Problem to work on → Omit images. Retype all entries verbatim.

Materials provided →

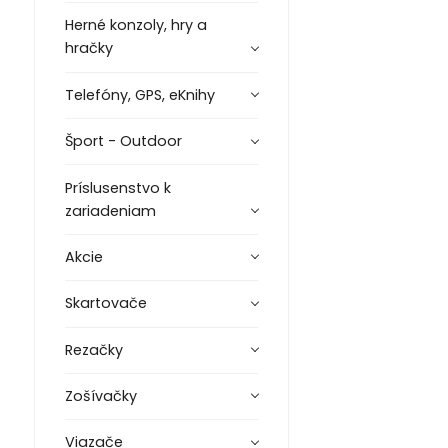
Herné konzoly, hry a
hračky
Telefóny, GPS, eKnihy
Šport - Outdoor
Príslusenstvo k
zariadeniam
Akcie
Skartovače
Rezačky
Zošívačky
Viazače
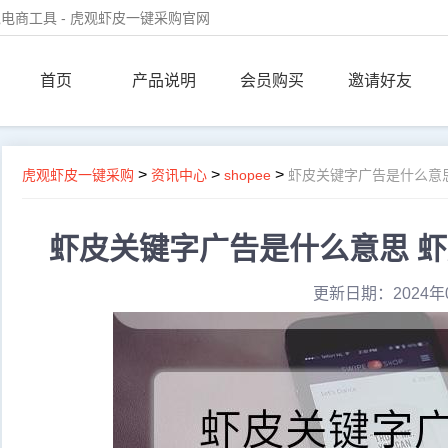
电商工具 - 虎观虾皮一键采购官网
首页
产品说明
会员购买
邀请好友
>
>
>
虎观虾皮一键采购
资讯中心
shopee
虾皮关键字广告是什么意
虾皮关键字广告是什么意思 
更新日期：2024年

Written answer →
Herné konzoly, hry a
hračky
Telefóny, GPS, eKnihy
Šport - Outdoor
Príslusenstvo k
zariadeniam
Akcie
Skartovače
Rezačky
Zošívačky
Viazače
电商工具 - 虎观虾皮一键采购官网
首页
产品说明
会员购买
邀请好友
>
>
>
虎观虾皮一键采购
资讯中心
shopee
虾皮关键字广告是什么意
虾皮关键字广告是什么意思 
更新日期：2024年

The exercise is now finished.